Qui n’a pas rêvé de faire de la création une ambition ?

La notion de créativité induit une capacité à imaginer, à construire, à élaborer un concept neuf ou à découvrir une solution originale pour régler un problème.

La situation pandémique actuelle semble être un terreau fertile : plus que jamais nous avons tous besoin d’idées créatives pour surmonter les obstacles, assurer les services essentiels, tuer l’ennui, endiguer l’épidémie et plus généralement poser les bases d’une société « ré-inventée » de l’après-crise.

Il serait réducteur de penser que la créativité est l’apanage de certains esprits : elle est au départ, intrinsèque à chaque être humain.

Il n’y a qu’à observer les enfants dans les premiers mois de leur vie et étudier leurs comportements d’explorateurs infatigables. Tout est curiosité, tout leur semble possible.
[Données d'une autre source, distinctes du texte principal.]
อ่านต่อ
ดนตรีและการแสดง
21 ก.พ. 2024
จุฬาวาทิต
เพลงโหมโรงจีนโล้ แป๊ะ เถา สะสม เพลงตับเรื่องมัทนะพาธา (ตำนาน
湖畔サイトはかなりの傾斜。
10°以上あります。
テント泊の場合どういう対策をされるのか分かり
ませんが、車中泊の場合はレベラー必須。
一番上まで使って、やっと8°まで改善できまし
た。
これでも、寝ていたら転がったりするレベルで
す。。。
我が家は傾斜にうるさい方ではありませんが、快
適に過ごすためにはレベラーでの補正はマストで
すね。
Par la suite, l’éducation, les échecs, les interdits brideront le potentiel créatif : un enfant bien élevé a appris à remanier ce qu’il a reçu. Il deviendra éventuellement innovateur mais aura perdu sa « confiance créative » et hésitera à prendre des chemins de traverse pour répondre à l’exceptionnel

Il y a dans la créativité une grande part d’émotion souvent stimulée par des circonstances hors zone, une transformation de ressources connues en idées nouvelles

Henri Poincarré, le mathématicien, a identifié un cheminement de l’origine à la réalisation en quatre étapes : préparation, incubation, illumination et vérification.

Identifier le bon problème est la base de toute solution créative.
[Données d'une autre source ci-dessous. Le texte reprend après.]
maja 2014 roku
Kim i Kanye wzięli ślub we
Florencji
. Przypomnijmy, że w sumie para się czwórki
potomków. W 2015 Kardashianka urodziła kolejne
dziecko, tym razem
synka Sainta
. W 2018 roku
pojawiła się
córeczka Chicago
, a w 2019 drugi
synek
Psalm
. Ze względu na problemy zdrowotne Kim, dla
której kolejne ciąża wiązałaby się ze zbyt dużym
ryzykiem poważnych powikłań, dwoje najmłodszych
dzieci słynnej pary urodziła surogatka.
Il faut ensuite « sortir des cadres de pensée classiques », se départir des fonctions initialement assignées aux choses pour trouver des idées originales, construire de nouveaux assemblages par des jeux de comparaison, abstraction, négation.

Et bien souvent une idée issue d’un seul cerveau a peu de chance d’aboutir ou d’être exploitée. Montaigne l’avait exprimé dans ses essais à propos des voyages pour vanter la nécessité de « frotter et limer sa cervelle contre celle d’aultruy »

Le brainstorming a fait ses preuves en la matière et montré l’efficacité d’un travail collectif à la condition que le groupe obéisse à des consignes claires d’écoute et d’animation.

On pourrait, à ce niveau, apporter un certain crédit aux réseaux sociaux en ce que chacun peut collecter facilement des connaissances et idées variées pour pouvoir prétendre en concevoir des plus originales.

Les nouvelles connexions entre les idées et les connaissances se complètent de celles entre les hommes et les femmes pour engendrer des idées abouties.

Plusieurs exemples illustrent cela sur fond de crise sanitaire : on a vu dans les grandes villes via Facebook des collectifs de parents échanger des idées pour créer des contenus propres à occuper les enfants confinés par exemple.

En 2020 on a assisté à l’émergence d’un certain nombre de start-up toutes vecteurs de solutions innovantes qui donne à penser que la crise pandémique est aussi destructrice de commerce qu’elle peut se révéler créatrice de solutions résilientes.

Les neurosciences se sont attachées à démontrer que la créativité dépend de l’intensité des connexions qui s’effectuent inconsciemment dans notre cerveau et sont prises en charge par un réseau de contrôle qui rendra évidentes les idées en correspondance avec les préoccupations identifiées du moment.

D’un point de vue plus « psychanalytique » pour Boris Cyrulnik c’est de l’ombre que naît la lumière et il sait sans doute mieux que quiconque de quoi il parle quand il dit que « le manque invite à la créativité, la perte invite à l’art.. ». Pour résumer, et c’est le titre de son livre : « c’est la nuit que l’on écrit des soleils ».

Passion et créativité peuvent aller de pair, à condition que le talent fasse partie de l’équation. Que pourrait-il advenir d’une passion contrariée par la non reconnaissance du talent pressenti ? C’est ce sur quoi l’écrivain Eric-Emmanuel Schmitt a planché en imaginant une biographie romancée d’Adolf Hitler rédigée en parallèle à une alternative inventée depuis le 8 octobre 1908, date à laquelle il est recalé à l’entrée de l’Académie des Beaux-Arts de Vienne*. Que serait-il arrivé si flatté et consacré dans ses ambitions créatives d’artiste, il avait été reçu ?

Pour le coup, c’est le talent créatif du romancier qui nous laisse ici … rêveurs !!